In this study, we assessed the potential value of some hematological indices for predicting the baseline presence of distant metastases in patients with gynecological cancers (endometrial, ovarian and cervical). An elevated baseline NLR (≥ 4.1) was an independent factor of the baseline presence of distant metastases. In addition, the results showed that other hematologic indices such as AMC and PLR were associated significantly with distant metastases (FIGO stage IV) in gynecological cancers.

To the best of our knowledge, this appears to be the first description of the potential predictive value of these hematologic parameters for detecting distant metastases. These markers are easily obtained from an affordable test; the CBC, which is done routinely during the management and follow-up of all patients with malignancy. Using simple tests such as CBC to predict the presence of distant metastases might have direct impact on gynecological cancers patient care. Surveillance for distant metastases through more frequent imaging, and consideration for prophylactic strategies in patients with high NLR could be an attractive area for future research.

The relationship between systemic inflammatory response and cancer is well documented in the literature. [21, 22] Cancer cells play a vital role in stimulating the release of granulocyte colony-stimulating factor (GCSF) that can increase the peripheral count of neutrophils. On the other side, neutrophils play a vital role in cancer cells invasion and metastasis by releasing certain growth factors such as VEGF and other proteases such as matrix-metalloproteinase and elastase enzymes. [11, 23] Monocytes can also stimulate cancer cells migration and inhibit antitumor immunity. [24‐26] In contrast, lymphocytes have a key role in supplying antitumor immunity explaining the association between low lymphocyte count with poor outcome in cancer. [21] High lymphocyte count was shown to be  a good prognostic marker in patients with different types of solid tumors. [27‐29]

Several retrospective studies delineated the significance of NLR changes as prognostic tools. [30, 31] One study reported that early drop of NLR correlated with an excellent outcome in patients with metastatic stage IV renal cell carcinoma. [30] Another study reported that post-treatment NLR changes can be used to predict the recurrence in patients with renal tumors. [31]

Using glucocorticoids prior to the date of measuring baseline NLR may be a confounding factor. Actually, extreme and persistent leukocytosis can be induced by administration of small doses of glucocorticoids. [32] Glucocorticoids can cause neutrophilia by pushing neutrophil cells from the marginated pool into the main bloodstream pool. [33] Therefore, we excluded all patients taking glucocorticoids to avoid this confounding effect. However, there are other factors that may affect and alter the CBC results, like systemic inflammatory conditions and infection, which could not have been controlled in this retrospective study.

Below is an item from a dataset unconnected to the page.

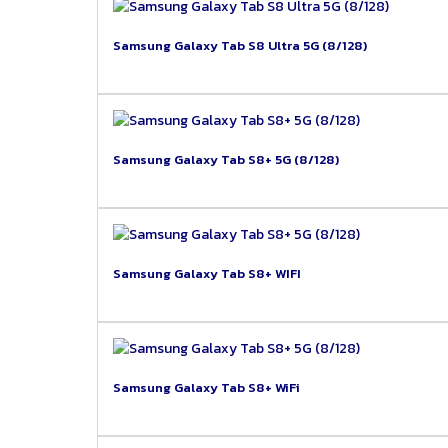
Samsung Galaxy Tab S8 Ultra 5G (8/128)
Samsung Galaxy Tab S8+ 5G (8/128)
Samsung Galaxy Tab S8+ WIFI
Samsung Galaxy Tab S8+ WiFi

Limitations of this study include the retrospective nature of the study with all data collected at a single institution. There was no stratification by the number of metastatic lesions. No information about confounding factors that might alter the peripheral counts of immune cells such as infections at the time of diagnosis. Also, large lung, liver, and bladder metastases (greater than 1–2 cm in size) could be detected by the optimum quality CT techniques with a high level of accuracy. In contrast, microscopic metastases (smaller than 1–2 mm in size) are rarely detected by anatomic imaging methods therefore, patients who developed metastasis after treatment, might have had small, tiny, and non-measurable metastases not being detected by the initial CT scan.

Markers includig NLR, AMC, and PLR may assist identifying patients more prone to develop distant metastases. Surveillance for distant metastases by frequent imaging and prophylactic treatment measures in this special group could potentially improve the final outcome and quality of life. High baseline ANC and AMC appear to be associated with poor OS. Prospective studies are needed to confirm the value of these blood markers in predicting the presence of distant metastases and the in patients with gynecological cancers.